## WHAT NEEDS TO BE DONE
Within the entries below, the lines from the one with "们的社区和整个世界变得更好。" through the one with "Handtag & lister" are to be set down exactly, both ends kept.

(Beginning of SUPPLIED RECORDS)

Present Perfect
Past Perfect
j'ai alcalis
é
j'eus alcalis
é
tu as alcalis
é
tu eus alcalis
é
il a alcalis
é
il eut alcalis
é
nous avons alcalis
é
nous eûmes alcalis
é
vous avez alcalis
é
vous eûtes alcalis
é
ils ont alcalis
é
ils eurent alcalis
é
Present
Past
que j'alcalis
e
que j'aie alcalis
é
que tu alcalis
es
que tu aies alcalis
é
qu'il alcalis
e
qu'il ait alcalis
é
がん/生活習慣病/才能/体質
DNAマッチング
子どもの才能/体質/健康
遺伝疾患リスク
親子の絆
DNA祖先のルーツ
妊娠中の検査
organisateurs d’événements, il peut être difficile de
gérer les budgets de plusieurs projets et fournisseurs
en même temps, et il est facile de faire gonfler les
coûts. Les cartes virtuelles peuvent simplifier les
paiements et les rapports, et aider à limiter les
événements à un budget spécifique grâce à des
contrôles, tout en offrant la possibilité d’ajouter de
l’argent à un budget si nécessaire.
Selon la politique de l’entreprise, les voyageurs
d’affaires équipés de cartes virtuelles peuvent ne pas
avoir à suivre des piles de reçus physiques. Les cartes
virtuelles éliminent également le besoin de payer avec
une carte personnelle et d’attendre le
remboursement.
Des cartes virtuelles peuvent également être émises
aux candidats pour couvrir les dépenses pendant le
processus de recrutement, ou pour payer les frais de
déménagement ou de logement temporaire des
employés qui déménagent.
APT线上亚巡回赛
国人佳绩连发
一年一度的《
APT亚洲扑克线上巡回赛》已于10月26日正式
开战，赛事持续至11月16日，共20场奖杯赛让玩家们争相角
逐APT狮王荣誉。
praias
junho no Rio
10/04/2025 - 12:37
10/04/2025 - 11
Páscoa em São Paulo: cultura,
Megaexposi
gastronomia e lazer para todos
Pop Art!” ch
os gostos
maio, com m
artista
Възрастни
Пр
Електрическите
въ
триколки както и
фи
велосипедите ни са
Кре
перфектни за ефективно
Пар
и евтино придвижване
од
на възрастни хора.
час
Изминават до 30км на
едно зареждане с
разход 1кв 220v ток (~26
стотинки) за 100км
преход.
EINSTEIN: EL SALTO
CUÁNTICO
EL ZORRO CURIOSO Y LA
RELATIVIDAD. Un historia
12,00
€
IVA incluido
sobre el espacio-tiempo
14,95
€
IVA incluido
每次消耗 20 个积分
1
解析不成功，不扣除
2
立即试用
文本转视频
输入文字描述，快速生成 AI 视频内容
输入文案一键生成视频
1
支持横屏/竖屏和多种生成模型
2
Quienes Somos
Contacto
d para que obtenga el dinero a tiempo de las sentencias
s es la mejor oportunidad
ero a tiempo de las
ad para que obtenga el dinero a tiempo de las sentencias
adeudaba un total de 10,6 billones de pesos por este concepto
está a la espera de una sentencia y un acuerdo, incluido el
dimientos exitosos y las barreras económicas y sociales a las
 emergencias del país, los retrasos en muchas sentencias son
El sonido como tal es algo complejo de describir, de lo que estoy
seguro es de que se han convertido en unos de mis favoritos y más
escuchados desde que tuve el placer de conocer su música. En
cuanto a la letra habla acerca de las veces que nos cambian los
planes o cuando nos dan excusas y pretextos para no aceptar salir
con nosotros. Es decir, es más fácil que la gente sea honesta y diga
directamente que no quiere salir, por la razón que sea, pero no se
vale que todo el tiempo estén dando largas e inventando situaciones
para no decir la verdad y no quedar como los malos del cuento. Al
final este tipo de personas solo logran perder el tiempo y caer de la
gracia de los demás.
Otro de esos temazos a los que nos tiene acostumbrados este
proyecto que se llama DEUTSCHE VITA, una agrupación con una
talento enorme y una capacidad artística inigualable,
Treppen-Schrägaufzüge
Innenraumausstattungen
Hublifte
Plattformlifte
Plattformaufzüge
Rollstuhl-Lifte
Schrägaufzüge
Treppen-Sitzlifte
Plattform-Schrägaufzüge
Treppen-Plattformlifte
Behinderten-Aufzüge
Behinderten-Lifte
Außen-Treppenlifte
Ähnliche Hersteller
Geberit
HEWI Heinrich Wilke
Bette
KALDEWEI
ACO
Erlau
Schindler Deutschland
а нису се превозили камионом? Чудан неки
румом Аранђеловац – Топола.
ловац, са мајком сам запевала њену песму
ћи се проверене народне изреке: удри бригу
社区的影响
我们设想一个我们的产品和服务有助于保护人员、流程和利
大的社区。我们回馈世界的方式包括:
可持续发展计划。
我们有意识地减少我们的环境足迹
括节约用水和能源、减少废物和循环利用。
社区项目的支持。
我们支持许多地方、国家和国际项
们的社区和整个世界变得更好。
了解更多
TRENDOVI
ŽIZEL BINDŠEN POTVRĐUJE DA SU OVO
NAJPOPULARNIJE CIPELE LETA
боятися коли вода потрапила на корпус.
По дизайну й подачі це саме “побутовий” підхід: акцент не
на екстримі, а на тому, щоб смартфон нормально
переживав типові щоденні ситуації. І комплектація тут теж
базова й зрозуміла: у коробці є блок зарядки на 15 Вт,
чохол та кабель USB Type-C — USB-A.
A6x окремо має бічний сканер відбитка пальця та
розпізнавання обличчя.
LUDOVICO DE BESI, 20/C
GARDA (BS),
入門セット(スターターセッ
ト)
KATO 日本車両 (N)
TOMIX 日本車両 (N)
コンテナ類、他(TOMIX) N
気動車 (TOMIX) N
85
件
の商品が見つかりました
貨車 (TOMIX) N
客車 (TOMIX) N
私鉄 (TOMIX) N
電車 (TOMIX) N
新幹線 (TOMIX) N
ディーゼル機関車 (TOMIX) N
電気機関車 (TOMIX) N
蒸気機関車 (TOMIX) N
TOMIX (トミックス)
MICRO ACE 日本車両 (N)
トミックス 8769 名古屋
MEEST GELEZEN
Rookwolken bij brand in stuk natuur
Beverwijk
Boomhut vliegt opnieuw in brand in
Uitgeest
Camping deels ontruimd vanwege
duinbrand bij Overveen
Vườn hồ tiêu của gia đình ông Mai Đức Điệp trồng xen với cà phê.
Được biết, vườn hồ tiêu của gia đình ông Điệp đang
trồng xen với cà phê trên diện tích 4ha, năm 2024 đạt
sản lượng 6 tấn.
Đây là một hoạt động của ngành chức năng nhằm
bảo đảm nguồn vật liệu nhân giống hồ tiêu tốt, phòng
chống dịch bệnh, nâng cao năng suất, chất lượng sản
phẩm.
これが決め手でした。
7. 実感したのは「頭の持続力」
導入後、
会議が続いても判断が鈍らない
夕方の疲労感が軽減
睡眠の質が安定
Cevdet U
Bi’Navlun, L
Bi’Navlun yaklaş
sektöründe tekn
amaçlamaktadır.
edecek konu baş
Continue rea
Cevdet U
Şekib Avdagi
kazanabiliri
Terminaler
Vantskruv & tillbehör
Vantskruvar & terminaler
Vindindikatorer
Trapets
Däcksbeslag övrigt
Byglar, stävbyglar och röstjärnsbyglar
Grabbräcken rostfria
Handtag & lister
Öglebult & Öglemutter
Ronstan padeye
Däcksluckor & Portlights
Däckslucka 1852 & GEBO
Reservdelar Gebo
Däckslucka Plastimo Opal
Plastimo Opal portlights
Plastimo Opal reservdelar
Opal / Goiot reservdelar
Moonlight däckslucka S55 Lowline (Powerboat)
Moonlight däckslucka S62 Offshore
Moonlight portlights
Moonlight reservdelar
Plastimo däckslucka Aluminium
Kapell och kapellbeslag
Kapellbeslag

(End of SUPPLIED RECORDS)

## YOUR SOLUTION
们的社区和整个世界变得更好。
了解更多
TRENDOVI
ŽIZEL BINDŠEN POTVRĐUJE DA SU OVO
NAJPOPULARNIJE CIPELE LETA
боятися коли вода потрапила на корпус.
По дизайну й подачі це саме “побутовий” підхід: акцент не
на екстримі, а на тому, щоб смартфон нормально
переживав типові щоденні ситуації. І комплектація тут теж
базова й зрозуміла: у коробці є блок зарядки на 15 Вт,
чохол та кабель USB Type-C — USB-A.
A6x окремо має бічний сканер відбитка пальця та
розпізнавання обличчя.
LUDOVICO DE BESI, 20/C
GARDA (BS),
入門セット(スターターセッ
ト)
KATO 日本車両 (N)
TOMIX 日本車両 (N)
コンテナ類、他(TOMIX) N
気動車 (TOMIX) N
85
件
の商品が見つかりました
貨車 (TOMIX) N
客車 (TOMIX) N
私鉄 (TOMIX) N
電車 (TOMIX) N
新幹線 (TOMIX) N
ディーゼル機関車 (TOMIX) N
電気機関車 (TOMIX) N
蒸気機関車 (TOMIX) N
TOMIX (トミックス)
MICRO ACE 日本車両 (N)
トミックス 8769 名古屋
MEEST GELEZEN
Rookwolken bij brand in stuk natuur
Beverwijk
Boomhut vliegt opnieuw in brand in
Uitgeest
Camping deels ontruimd vanwege
duinbrand bij Overveen
Vườn hồ tiêu của gia đình ông Mai Đức Điệp trồng xen với cà phê.
Được biết, vườn hồ tiêu của gia đình ông Điệp đang
trồng xen với cà phê trên diện tích 4ha, năm 2024 đạt
sản lượng 6 tấn.
Đây là một hoạt động của ngành chức năng nhằm
bảo đảm nguồn vật liệu nhân giống hồ tiêu tốt, phòng
chống dịch bệnh, nâng cao năng suất, chất lượng sản
phẩm.
これが決め手でした。
7. 実感したのは「頭の持続力」
導入後、
会議が続いても判断が鈍らない
夕方の疲労感が軽減
睡眠の質が安定
Cevdet U
Bi’Navlun, L
Bi’Navlun yaklaş
sektöründe tekn
amaçlamaktadır.
edecek konu baş
Continue rea
Cevdet U
Şekib Avdagi
kazanabiliri
Terminaler
Vantskruv & tillbehör
Vantskruvar & terminaler
Vindindikatorer
Trapets
Däcksbeslag övrigt
Byglar, stävbyglar och röstjärnsbyglar
Grabbräcken rostfria
Handtag & lister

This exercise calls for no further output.